Modalités du Prêt Coup de Pouce

Le prêt peut désormais également s’étendre sur dix ans. Il peut être remboursé en une seule fois à l'échéance du prêt ou selon un tableau d'amortissement signé par le prêteur et l'emprunteur et annexé à l'acte constitutif du prêt. En outre, les dispositions du prêt peuvent stipuler que l'emprunteur est en droit de rembourser le prêt anticipativement au moyen d'un remboursement unique et total du solde dû en principal et intérêts. De même, le paiement des intérêts dus par l’emprunteur, qui doit s’opérer aux dates d’échéances convenues, peut désormais être organisé selon un tableau d’amortissement.

Par ailleurs, la limite relative au montant total pouvant être prêté est rehaussée pour passer de 50.000 euros à 125.000 euros par prêteur.
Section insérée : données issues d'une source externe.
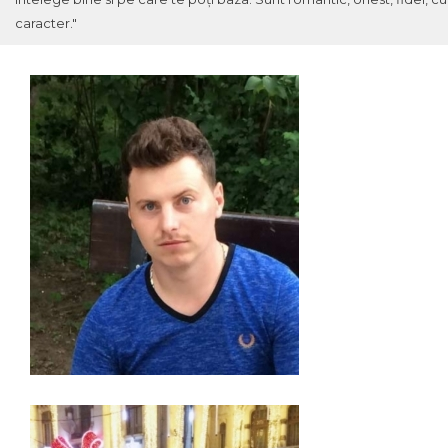
caracter."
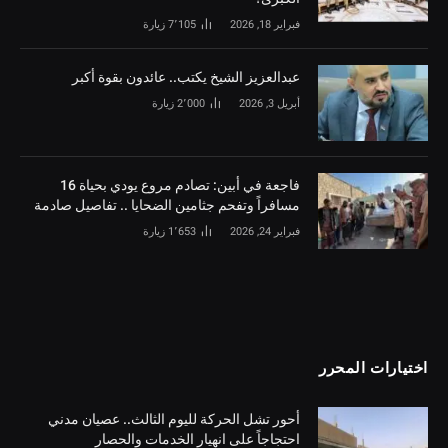
فبراير 18, 2026
7٬105
زيارة
‏عبدالعزيز الشيخ يكتب.. عائدون بقوة أكبر
أبريل 3, 2026
2٬000
زيارة
فاجعة في أبين: تصادم مروع يودي بحياة 16
مسافراً وتفحم جثامين الضحايا .. تفاصيل صادمة
فبراير 24, 2026
1٬653
زيارة
اختيارات المحرر
أحور تشل الحركة لليوم الثالث.. عصيان مدني
احتجاجاً على انهيار الخدمات والحصار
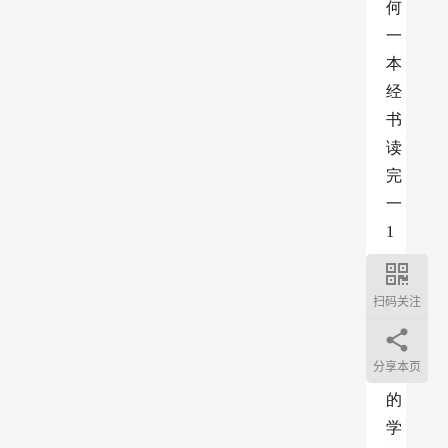
何
一
本
经
书
读
完
一
1
0
0
扫码关注
遍
，
分享本页
他
的
学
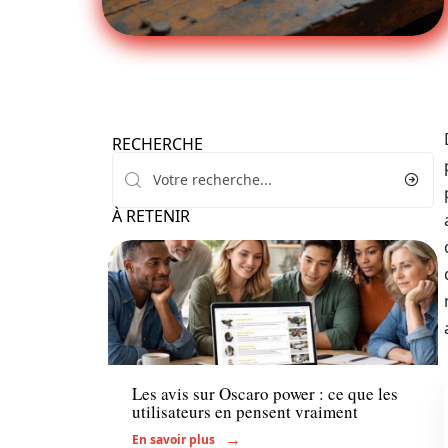
RECHERCHE
À RETENIR
Voiture
Les avis sur Oscaro power : ce que les
utilisateurs en pensent vraiment
En savoir plus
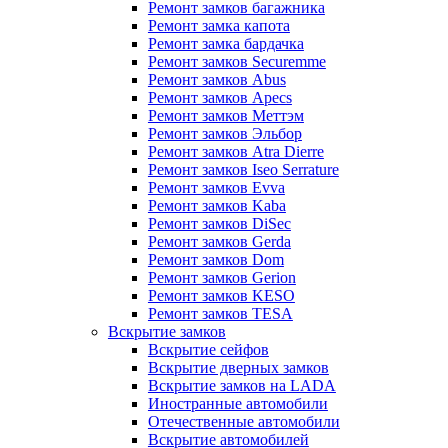
Ремонт замков багажника
Ремонт замка капота
Ремонт замка бардачка
Ремонт замков Securemme
Ремонт замков Abus
Ремонт замков Apecs
Ремонт замков Меттэм
Ремонт замков Эльбор
Ремонт замков Atra Dierre
Ремонт замков Iseo Serrature
Ремонт замков Evva
Ремонт замков Kaba
Ремонт замков DiSec
Ремонт замков Gerda
Ремонт замков Dom
Ремонт замков Gerion
Ремонт замков KESO
Ремонт замков TESA
Вскрытие замков
Вскрытие сейфов
Вскрытие дверных замков
Вскрытие замков на LADA
Иностранные автомобили
Отечественные автомобили
Вскрытие автомобилей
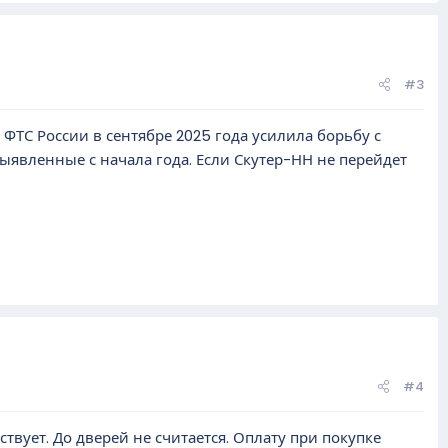
#3
ТС России в сентябре 2025 года усилила борьбу с
ыявленные с начала года. Если Скутер-НН не перейдет
#4
твует. До дверей не считается. Оплату при покупке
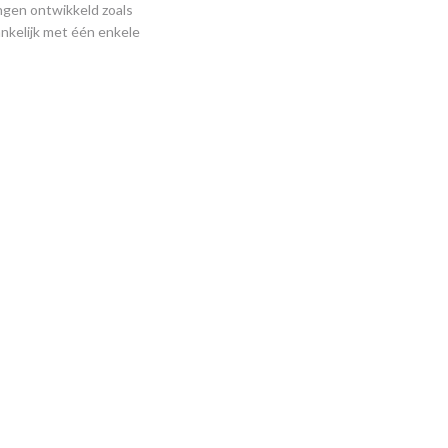
ngen ontwikkeld zoals
nkelijk met één enkele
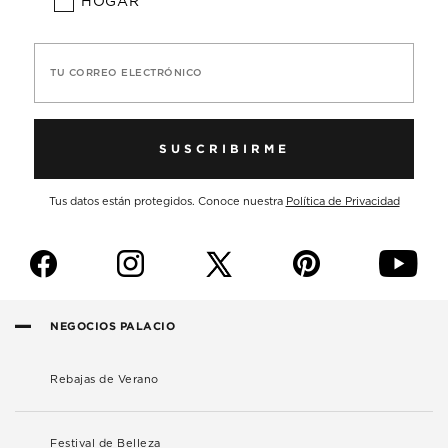
HOGAR
TU CORREO ELECTRÓNICO
SUSCRIBIRME
Tus datos están protegidos. Conoce nuestra
Política de Privacidad
f
i
p
y
NEGOCIOS PALACIO
Rebajas de Verano
Festival de Belleza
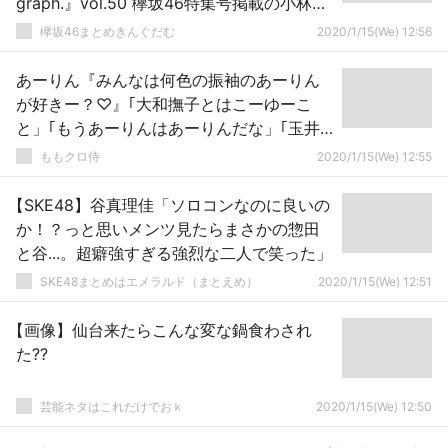
graph.』vol.50 欅坂46特集号掲載の小林由
依グラビアアザーカット公開
欅坂46まとめきんぐだむ
2020/1/15(We) 12:56
あーりん『みんなは何色の振袖のあーりん
が好きー？♡』｢大和撫子とはこーゆーこ
と」｢もうあーりんはあーりんだな」｢玉井
さんの姉さん感とあーりんの妹感」
ももクロ侍
2020/1/15(We) 12:55
【SKE48】谷真理佳「ソロコンなのに良いの
か！？っと思いメンツ見たらまさかの惣田
と谷...。超癖強すぎる強烈な二人で笑った」
SKE48まとめはエメラルド（まとえめ）
2020/1/15(We) 12:51
【画像】仙台来たらこんな変な鍋食わされ
た??
芸能ネタはこれだけでおｋ
2020/1/15(We) 12:50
L’objectif est ici d’inciter les levées de fonds plus importantes auprès de l’épargne privée et d’élargir la possibilité de faire appel à plusieurs prêteurs. La limite par emprunteur est quant à elle relevée à 250.000 euros.

Les modalités du prêt sont également aménagées afin qu’un prêt Coup de Pouce en cours ne constitue plus un obstacle au passage en société des indépendants personnes physiques. Ainsi, le prêt ou l’apport à une société dont l’emprunteur est un dirigeant est autorisé s’il intervient à l’occasion du transfert de son activité à cette société et pour autant qu’il dispose, seul ou de concert avec son conjoint, son cohabitant légal et éventuellement leurs enfants, de la majorité des droits de vote au sein de cette société.
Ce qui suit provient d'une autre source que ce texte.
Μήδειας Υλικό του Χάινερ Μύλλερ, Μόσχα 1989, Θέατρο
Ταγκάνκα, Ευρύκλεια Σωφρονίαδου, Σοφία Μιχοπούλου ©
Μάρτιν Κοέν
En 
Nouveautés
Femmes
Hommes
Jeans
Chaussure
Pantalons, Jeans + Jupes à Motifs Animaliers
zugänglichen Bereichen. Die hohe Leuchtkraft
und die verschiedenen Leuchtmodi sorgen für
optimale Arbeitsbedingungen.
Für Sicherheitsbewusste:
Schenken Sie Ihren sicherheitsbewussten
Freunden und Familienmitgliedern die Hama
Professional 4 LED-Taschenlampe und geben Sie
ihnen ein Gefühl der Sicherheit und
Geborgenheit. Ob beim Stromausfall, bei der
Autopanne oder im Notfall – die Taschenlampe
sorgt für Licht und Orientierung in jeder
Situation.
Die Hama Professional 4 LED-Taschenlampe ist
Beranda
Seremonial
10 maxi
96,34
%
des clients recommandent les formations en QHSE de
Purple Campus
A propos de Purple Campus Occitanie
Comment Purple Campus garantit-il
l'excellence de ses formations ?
Enfin, l’emprunteur ne peut toujours pas utiliser les sommes perçues pour une distribution de dividendes ni pour consentir des prêts, mais peut désormais les consacrer à l’acquisition d’actions ou parts d’une autre société.
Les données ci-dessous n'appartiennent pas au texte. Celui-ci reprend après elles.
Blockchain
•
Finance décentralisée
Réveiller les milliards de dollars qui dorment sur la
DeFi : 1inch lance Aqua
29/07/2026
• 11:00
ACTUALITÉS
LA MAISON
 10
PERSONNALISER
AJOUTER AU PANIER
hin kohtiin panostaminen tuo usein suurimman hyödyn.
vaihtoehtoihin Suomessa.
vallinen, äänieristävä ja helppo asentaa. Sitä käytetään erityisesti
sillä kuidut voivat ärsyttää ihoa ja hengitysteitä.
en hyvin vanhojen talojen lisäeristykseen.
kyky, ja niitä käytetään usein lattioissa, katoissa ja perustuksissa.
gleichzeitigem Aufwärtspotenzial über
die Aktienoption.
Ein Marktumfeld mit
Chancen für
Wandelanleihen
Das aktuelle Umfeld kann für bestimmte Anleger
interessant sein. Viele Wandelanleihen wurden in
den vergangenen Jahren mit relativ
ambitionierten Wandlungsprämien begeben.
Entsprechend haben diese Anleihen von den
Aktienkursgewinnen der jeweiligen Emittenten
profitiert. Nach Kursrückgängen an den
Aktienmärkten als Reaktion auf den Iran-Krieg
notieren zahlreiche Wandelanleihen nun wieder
Contrôle par le SPF Finances

Le prêteur n’est désormais plus tenu d’annexer les justificatifs requis à sa déclaration fiscale. Il doit par contre tenir à disposition de l’administration fiscale, en vue d’un contrôle, les justificatifs attestant qu'il avait en cours un ou plusieurs prêts, pour chaque période imposable pour laquelle il entend revendiquer le bénéfice du crédit d'impôt.

Crédit d’impôt

Dans la mesure où le Prêt Coup de Pouce est à présent susceptible de faire l’objet de remboursements périodiques en exécution d’un tableau d’amortissement, le crédit d’impôt est calculé sur les montants restants dus du crédit, donc déduction faite de ce qui aurait déjà été remboursé en capital. L'assiette de calcul s'élève désormais à 125.000 euros au maximum par prêteur (soit la nouvelle limite de ce qui peut être prêté par le même prêteur), étant entendu que la somme des prêts en cours n’excède pas 125.000 euros pour la période imposable considérée.

Parallèlement, un nouvel avantage fiscal est introduit sous la forme d’un crédit d’impôt unique concédé au prêteur qui, confronté à un emprunteur en situation de concours (faillite, réorganisation, liquidation ou dissolution), choisit de dénoncer anticipativement le Prêt Coup de Pouce qui lui a été concédé. Ce crédit d'impôt unique est accordé pour l'année d'imposition au cours de laquelle est établi le caractère définitif du non-remboursement de tout ou partie du montant en principal du prêt. Ce montant est pris comme assiette de calcul du crédit d'impôt unique (maximum 125.000 euros). Le crédit d'impôt unique est de 30 % de l'assiette.
En cas de décès du prêteur avant le terme des six mois suivant l’échéance contractuelle du prêt, la faculté de dénonciation, et le bénéfice du crédit d’impôt qui l’accompagne, passent à ses ayants droit et ayants cause, le cas échéant au prorata de leurs droits à l’égard de la créance successorale que représente le Prêt Coup de Pouce non-remboursé.

Entrée en vigueur

Ces dispositions entrent en vigueur le 1er janvier 2021. Elles s’appliquent aux prêts dont la date de conclusion est concomitante ou postérieure au 1er janvier 2021.